From the Salt Lake Tribune
Here's a copy of a Salt Lake Tribune article I sent to my grassroots organization, VCDL, a while back and had posted in their newsletter. Sorry, the actual article is no longer available on the Tribune's servers, but pay close attention to the highlighted paragraph. The program is costing more than it generates! This was the very reason I quickly applied for my non-res Utah permit. I could just imagine some lib legislator, armed with the financial facts, using such information to kill the program. Call it paranoia, if you will, but I now have my permit. BTW, it took 76 days and I just received it in November.
Popularity of Utah gun permits puts hole in budget
Agency calls trend a burden on taxpayers, safety controls
By Glen Warchol
The Salt Lake Tribune
Salt Lake Tribune
In the 11 years since its passage, Utah's concealed-weapon law has
become the closest thing to a national concealed-carry permit, with
six of every 10 permits this year going to out-of-state residents.

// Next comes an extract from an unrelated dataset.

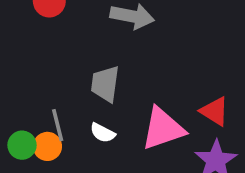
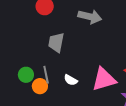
gray trapezoid: (105, 84) -> (56, 43), moved
green circle: (22, 145) -> (26, 75), moved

A tidal wave of nonresident applicants since January has state
Bureau of Criminal Identification officials overwhelmed and concerned
that Utah taxpayers are subsidizing nonresidents' gun permits. Worse,
they say the huge numbers of out-of-state applicants are robbing
resources from other important public safety duties - particularly
doing criminal background checks on school employees.
"Utah's is the de facto national concealed-carry permit," says Ed
McConkie, chief of BCI, which administers the state's
concealed-weapons licensing. Of more than 62,000 permits issued from
1995 to 2005, 19,000 have gone to nonresidents.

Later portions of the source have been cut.